Dunque, posto che in quest’ultimo si formulava la richiesta di agevolazione richiamandosi la dichiarata destinazione dei terreni ad interventi di edilizia economica e popolare, non può dirsi che l’insussistenza degli elementi costitutivi dell’agevolazione emergesse immediatamente ed ictu oculi (nel senso su precisato) dal rogito.

Il che basta ad escludere, sulla base degli indicati indirizzi, la natura principale sebbene “postuma” – dell’imposta liquidata a carico del notaio, con conseguente esclusione della responsabilità solidale di questi ai sensi del D.P.R. n. 131 del 1986 cit., ex art. 57.
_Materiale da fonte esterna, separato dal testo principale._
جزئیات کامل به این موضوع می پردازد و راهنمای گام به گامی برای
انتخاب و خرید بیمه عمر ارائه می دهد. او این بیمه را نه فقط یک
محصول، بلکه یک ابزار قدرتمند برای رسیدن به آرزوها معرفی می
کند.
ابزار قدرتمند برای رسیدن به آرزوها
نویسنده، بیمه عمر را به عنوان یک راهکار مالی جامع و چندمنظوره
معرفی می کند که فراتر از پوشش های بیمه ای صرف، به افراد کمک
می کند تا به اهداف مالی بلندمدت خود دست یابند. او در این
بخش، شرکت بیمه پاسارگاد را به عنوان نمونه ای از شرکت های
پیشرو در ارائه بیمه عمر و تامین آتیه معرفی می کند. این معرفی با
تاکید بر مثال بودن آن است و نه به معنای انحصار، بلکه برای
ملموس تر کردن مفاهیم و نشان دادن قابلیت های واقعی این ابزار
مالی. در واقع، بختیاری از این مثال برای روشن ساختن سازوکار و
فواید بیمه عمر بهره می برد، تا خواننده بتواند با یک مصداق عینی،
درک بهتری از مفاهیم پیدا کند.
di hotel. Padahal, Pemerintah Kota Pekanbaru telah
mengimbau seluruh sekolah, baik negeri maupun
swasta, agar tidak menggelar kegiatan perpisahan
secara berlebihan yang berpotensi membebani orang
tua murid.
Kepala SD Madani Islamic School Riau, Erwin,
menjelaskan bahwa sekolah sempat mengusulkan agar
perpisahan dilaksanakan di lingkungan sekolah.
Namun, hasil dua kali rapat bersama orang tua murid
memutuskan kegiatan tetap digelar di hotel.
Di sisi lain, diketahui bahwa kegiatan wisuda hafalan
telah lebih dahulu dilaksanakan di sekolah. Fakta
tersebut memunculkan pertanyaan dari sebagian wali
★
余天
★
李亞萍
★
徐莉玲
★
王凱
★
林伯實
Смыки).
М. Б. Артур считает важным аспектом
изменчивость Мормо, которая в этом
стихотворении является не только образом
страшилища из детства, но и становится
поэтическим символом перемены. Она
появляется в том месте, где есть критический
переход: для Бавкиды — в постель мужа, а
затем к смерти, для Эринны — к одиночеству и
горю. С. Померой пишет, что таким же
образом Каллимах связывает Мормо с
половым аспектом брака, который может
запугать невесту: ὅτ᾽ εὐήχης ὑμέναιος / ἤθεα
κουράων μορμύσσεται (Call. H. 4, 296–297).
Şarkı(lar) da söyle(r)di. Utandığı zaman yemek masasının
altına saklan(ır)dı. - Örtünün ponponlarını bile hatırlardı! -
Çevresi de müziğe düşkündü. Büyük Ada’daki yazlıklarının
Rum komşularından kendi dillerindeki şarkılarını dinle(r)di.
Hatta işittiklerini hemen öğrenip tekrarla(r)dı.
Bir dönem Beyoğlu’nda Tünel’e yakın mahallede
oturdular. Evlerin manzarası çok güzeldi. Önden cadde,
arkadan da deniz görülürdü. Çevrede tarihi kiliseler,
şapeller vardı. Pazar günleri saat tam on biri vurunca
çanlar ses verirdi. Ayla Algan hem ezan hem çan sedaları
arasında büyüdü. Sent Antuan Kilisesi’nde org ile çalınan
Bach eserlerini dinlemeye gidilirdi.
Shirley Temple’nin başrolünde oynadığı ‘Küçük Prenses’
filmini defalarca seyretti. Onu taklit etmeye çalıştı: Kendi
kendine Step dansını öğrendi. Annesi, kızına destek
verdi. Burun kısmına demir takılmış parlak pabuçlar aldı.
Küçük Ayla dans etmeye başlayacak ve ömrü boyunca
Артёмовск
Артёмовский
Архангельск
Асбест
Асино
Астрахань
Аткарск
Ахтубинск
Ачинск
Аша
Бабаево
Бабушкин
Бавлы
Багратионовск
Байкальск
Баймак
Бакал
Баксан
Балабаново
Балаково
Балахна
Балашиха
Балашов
Il ricorso va dunque accolto con la cassazione della sentenza impugnata; non essendo necessari ulteriori accertamenti di fatto, sussistono i presupposti per la decisione nel merito, ex art. 384 c.p.c., mediante accoglimento del ricorso introduttivo.

Stante il consolidarsi soltanto in corso di causa del richiamato orientamento interpretativo di legittimità, le spese del merito vanno compensate; quelle del giudizio di legittimità vanno invece poste a carico dell’agenzia delle entrate, come da liquidazione in dispositivo.

PQM

La Corte:

accoglie il ricorso;

cassa la sentenza impugnata e decide nel merito mediante accoglimento del ricorso introduttivo del F.;

pone le spese del giudizio di legittimità a carico dell’agenzia delle entrate, liquidate in Euro 3500,00 oltre rimborso forfettario ed accessori di legge; compensa le spese dei gradi di merito.

Si dà atto che il presente provvedimento è sottoscritto dal solo presidente del collegio per impedimento dell’estensore, ai sensi del D.P.C.M. 8 marzo 2020, art. 1, comma 1, lett. a).

Così deciso in Roma, nella camera di consiglio della quinta sezione civile, il 3 marzo 2020.